Kara took off the clover pendant and set it in front of him. He glanced at the necklace, but quickly glared at her again.
“Girl, you have two seconds to give me answers.”
“I found a secret path while I was on Salish. It took me to this gorgeous overlook with a little gazebo. Well, it wasn’t a gazebo. It was a lichgate—no, I’ll explain that part in a minute—I walked through it and I took this second little trail down a cliff. There was this door—no, Dad, listen!—a door in the mountain. I’m serious!” She cut off his very reasonable argument that people don’t build doors in mountains.
“It started raining so I opened the door and it kind of, well, roots grabbed me and ate my phone and I left my pack in the lichgate. I fell into this library and found a book and there was whispering, and then—” She groaned. “This isn’t working.”
She rubbed her face in frustration as Braeden desperately tried to stifle his laughter behind one of his massive hands. Her dad pointed a firm finger at him.
“You rufied my daughter, didn’t you?”
“No, sir.”
“I’m getting my shotgun”—he pointed again to the prince—“you better be gone when I come back. And young lady, you’d better not move.”
He glared at Kara and thundered from the room.
“Dad!”
Braeden shrugged. “You tried, Kara. I’ll grab him and we can explain later.”
She tapped the necklace. “Grimoire, what do I have to do to make you come back? Book, come on!”
Her dad returned with his shotgun in time to see glittering specks of dust jump and spark out of the necklace. They gleamed and congealed until they formed the glimmering blue outline of a book. As they all watched in the heavy silence, the Grimoire solidified. The stone in the pendant was clear once more.
The Grimoire’s thick red cover and aged pages were as heavy and real as they had been in the library. Kara sighed with relief and rubbed the binding.

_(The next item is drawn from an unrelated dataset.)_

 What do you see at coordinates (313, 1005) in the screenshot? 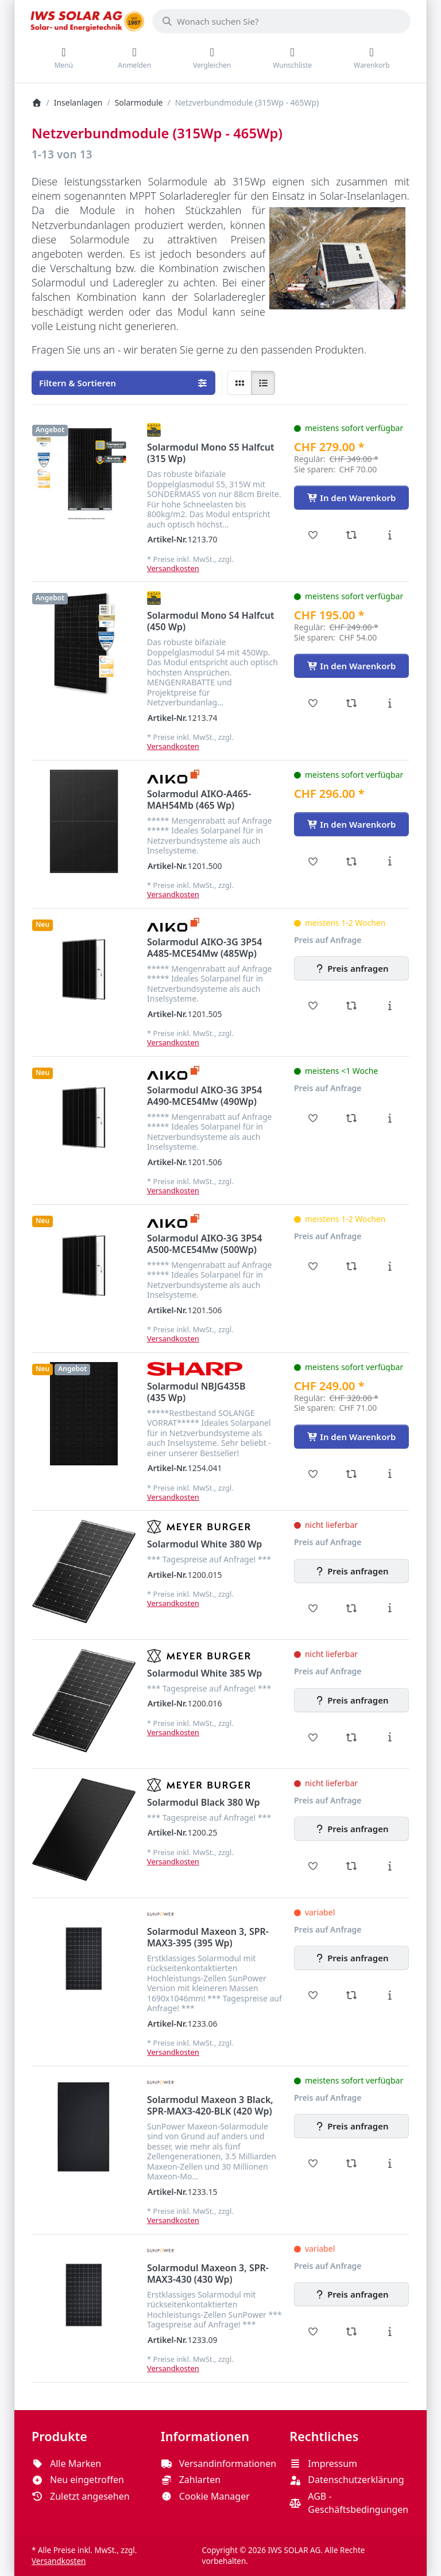
I see `[Wunschliste - Solarmodul AIKO-3G 3P54 A485-MCE54Mw (485Wp)]` at bounding box center [313, 1005].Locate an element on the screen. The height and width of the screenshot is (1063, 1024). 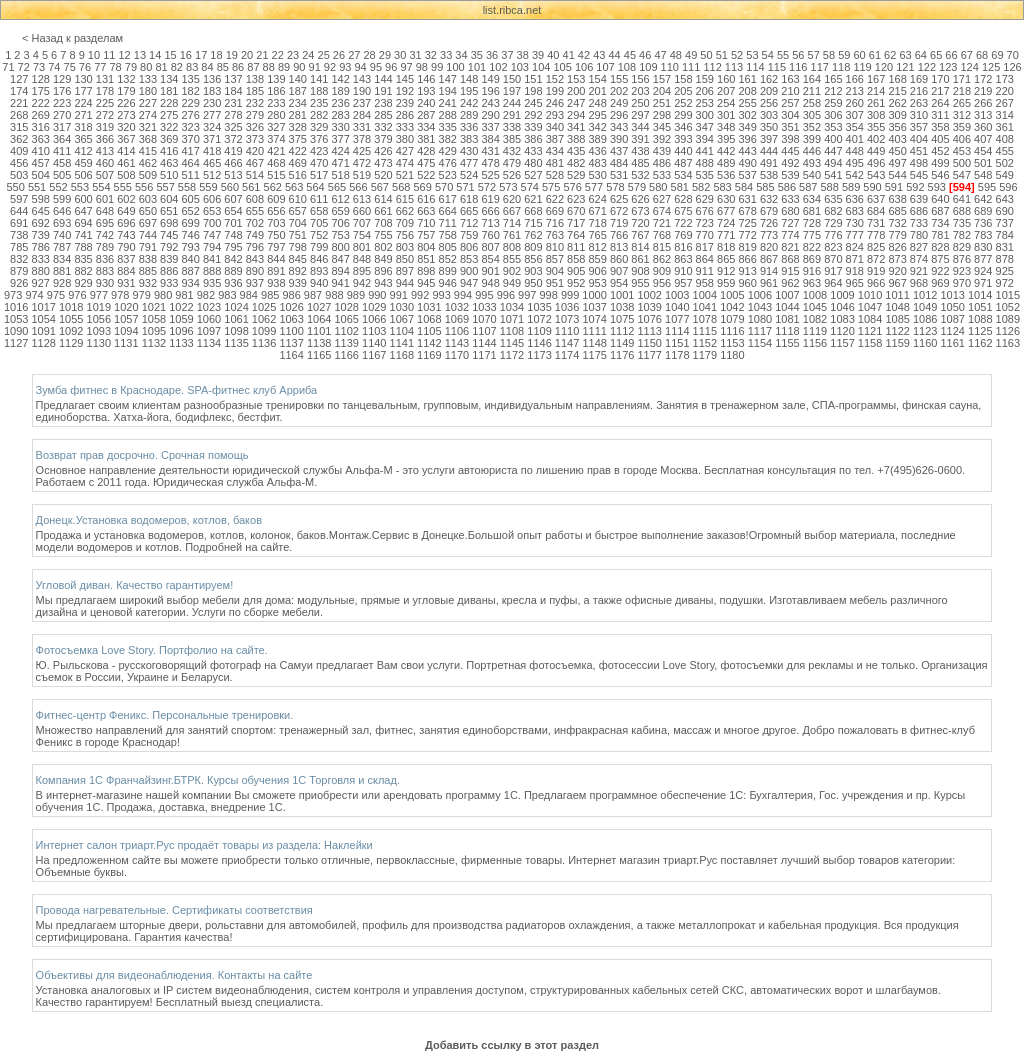
757 is located at coordinates (426, 235).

Her dad sat down and stared at the book, the gun forgotten in his hand. He reached out to touch the leather as if it would bite him and flinched when his fingers grazed the spine. He jumped up from the table, rubbed his neck until it was red, and looked back at Kara. He didn’t even blink.
“What was that?”
“That’s called magic, old man,” a woman said from the doorway. “And tonight, your baby girl became one of the most coveted magical artifacts on the planet.”
Kara recognized that voice. Panic raced through her body. She slipped the clover necklace over her neck and pushed her chair back, its wooden legs scraping against the hardwood floor. A familiar brunette strode into the dining room.
Braeden drew his sword, and her dad did a double-take at the outdated weapon when he raised his shotgun.
Deirdre clicked her tongue at the Stelian prince and grinned. “Haven’t you learned your lesson, boy? I always win.”
He wrung his hands on the sword hilt. “Not this time. Kara, you need to go.”
“Hold on there, Prince Charming. I just want to have a little chat. Girls only.” Deirdre said. She looked at her reflection in a mirror on the wall and patted her hair as she spoke.
“Kara, why can’t you have any normal friends?” Her dad ran his hand over his receding hairline and licked his lips. His hand shook as he hovered over the trigger, his eyes shifting from the isen to the yakona without knowing what either of them truly was. He pointed the shotgun at Deirdre.
“Oh, how scary.” She snickered.
“That’s enough! You and the boy need to get out of here. Now!”
Deirdre glanced toward the Grimoire sitting on the table and walked toward it. Kara grabbed it and held it to her chest, backing away without knowing what
else to do. Deidre shifted her gaze and walked with her, matching her pace.
“You can’t run from me, little one,” she said.
Kara held her breath and wished that the Grimoire was hidden like it had been before. She thought over the library, trying to figure out how she’d made it disappear the first time.
The book glowed in her hands as if it had read her thoughts, casting blue light on everyone in the room. It imploded, leaving a cluster of dust suspended in the air. Kara coughed. The stone in the pendant glowed blue. Deirdre continued forward, only a dozen feet away, now, but Kara stopped when her back hit the wall.